One such is example is Sri Lanka’s Hambantota port, which has been leased to China for 99 years. In 2017, former Prime Minister Ranil Wickremesinghe had announced that the country wouldn’t be able to pay back the loans taken to build the project.
Following which, he agreed to lease the port for 99 years to a venture led by China Merchants Port Holdings Co. in return for $1.1 billion. For this reason, India has been vocal with its criticism of the BRI, which has been burdening other nations with debt.
Kondapalli says that with the countries being India’s immediate neighbours, it has to manage the clean-up. On 12 July this year, former president of Maldives Mohamed Nasheed alleged that China had grabbed 12 islands to turn the island nation into its military base; which China denied again.
“With the BRI, the south Asian countries are becoming indebted and India has to do the clean-up and this is a huge burden on India. If these projects are commercially-viable, profit-making, then India has no concerns on these BRI projects,” Kondapalli says.
Pakistan has to pay about $615 million to China between May 2020 and June 2021 for debt incurred through the BRI projects.
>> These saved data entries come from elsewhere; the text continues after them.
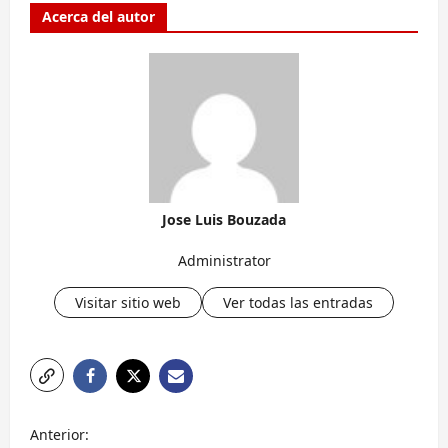
Acerca del autor
Jose Luis Bouzada
Administrator
Visitar sitio web
Ver todas las entradas
N
Anterior:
Similarly, Central Asian countries like Tajikistan and Kyrgyzstan are also in talks with China for debt relief amid the COVID-19 crisis.
“Rising anti-China sentiments in these countries could lead to an increase in terrorist recruitment, which will have severe repercussions for India. It is thus necessary for India to revisit its foreign policy with greater vigour in the post-COVID-19 world, to curtail Chinese aggression in its immediate and extended neighbourhood,” observes Ayjaz Wani, a Research Fellow at Observer Research Foundation.
China is actively working to expand its outreach in Bhutan, with which India has a friendship treaty. Recently, China’s foreign ministry highlighted a border dispute with Bhutan and offered a package solution which may include a land swap with Thimphu.
Options Before India
Countering China’s expansion in the Indian Ocean region and South Asia, India has expedited its operations in Bangladesh, Sri Lanka, Mauritius etc., under its SAGAR mission (Security and Growth for All in the Region).
In the second term of the Narendra Modi government, the foreign ministry promised to expedite the delivery in time bound manner to the foreign countries. “We delivered the projects in time bound manner and in a transparent way. This was the perception which we done away with,” foreign ministry official told Sputnik in New Delhi.
Regarding what options India has, as it will have to face economic slowdown for the next few years due to COVID-19, the official said, “China is reality. But, we will not remain a mute spectator despite slowdown. A few years back, experts were saying that India lost the Maldives completely but you can see things have changed in a year.”
If India-friendly nations are turning to China due to New Delhi’s inability to fulfil its projects in these countries, Kondapalli says most of these projects have been completed, but wherever there are problems, they are mainly because of geopolitical issues.